Karnaval dimulai dari Lapangan Hatta Kelurahan Sidakersa, dan berakhir di kawasan Dinas Sosial OKI, Kelurahan Sukadana. Peserta PAUD dan TK menempuh rute lebih pendek, dari Lapangan Hatta hingga TK Bhayangkari Kayuagung.

Disepanjang jalur yang dipenuhi spanduk atau baliho Bank Sumsel Babel, warga tak hanya menonton. Sebagian mengangkat telepon seluler untuk merekam peserta yang melintas, sementara anak-anak mengikuti arak-arakan dengan penuh antusias.

Ribuan peserta dari berbagai jenjang pendidikan, mulai PAUD dan TK hingga SMA/MA/SMK, ikut memeriahkan karnaval. Perwakilan kecamatan, perangkat daerah, serta paguyuban dari berbagai daerah di Nusantara juga hadir membawa identitas budaya masing-masing.

Kostum menjadi salah satu daya tarik utama. Pakaian adat dan ornamen khas daerah dipadukan dengan tarian, musik, serta pertunjukan teatrikal. Budaya Jawa, Minangkabau, Sunda, Sumatera Utara, Bali, Madura, Banten, dan Lombok tampil bergantian dihadapan warga.

Bupati OKI Muchendi Mahzareki mengatakan, keberagaman yang tampil dalam karnaval tersebut merupakan gambaran kehidupan masyarakat OKI.

“Karnaval ini menunjukkan bahwa keberagaman adalah kekuatan kita.
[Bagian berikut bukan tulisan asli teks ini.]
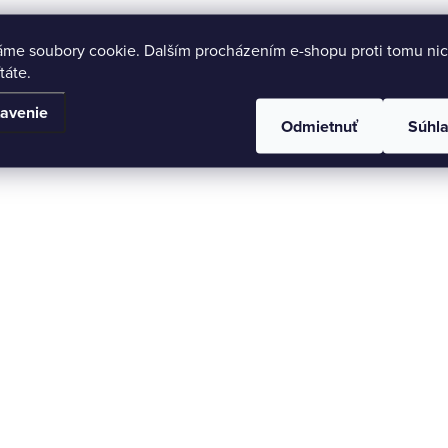
áme soubory cookie. Dalším procházením e-shopu proti tomu nic
táte.
avenie
Odmietnuť
Súhl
OKI merupakan rumah bagi berbagai suku, etnis, dan agama. Melalui kegiatan seperti ini, kita ingin terus merawat persatuan dan kebersamaan,” kata Muchendi, Selasa (18/8/2026).

Karnaval juga membawa dampak lain di luar panggung budaya. Kerumunan warga menjadi peluang bagi pelaku usaha mikro, kecil, dan menengah (UMKM) untuk menawarkan produk mereka dengan kemudahan bertransaksi menggunakan QRIS BSB Mobile.

Ada 20 tenant UMKM mitra BSB Cabang Kayuagung dengan promo HUT RI ke-81. Belanja minimal Rp20 ribu cukup melakukan scan melalui BSB Mobile sebesar Rp1.945, yakni Dapur Juwai, Rosela, Dimsum Gueh, Septi Kitchen, Jojo House, Dosula, dan Pempek Imey.

Tak hanya itu, ada juga Sambal Cobek Buna, Kantin Buni, Kantin Dinkes Maknyak, Salad Buah Cimudh, Bingo K-Food, Cilok GO, Merisa Kitchen, Pukis Yulika, Raos Cindo, Jajanan Umi Fiyya, Eva Cemilan Rumahan, Klembut Cek Sinta, dan Eviirawan.

Disejumlah titik sepanjang rute, pedagang menjajakan makanan dan minuman. Warga yang datang menyaksikan karnaval sekaligus membeli dagangan yang tersedia.

Menurut Bupati OKI Muchendi Mahzareki, geliat ekonomi tersebut menjadi bagian penting dari perayaan kemerdekaan.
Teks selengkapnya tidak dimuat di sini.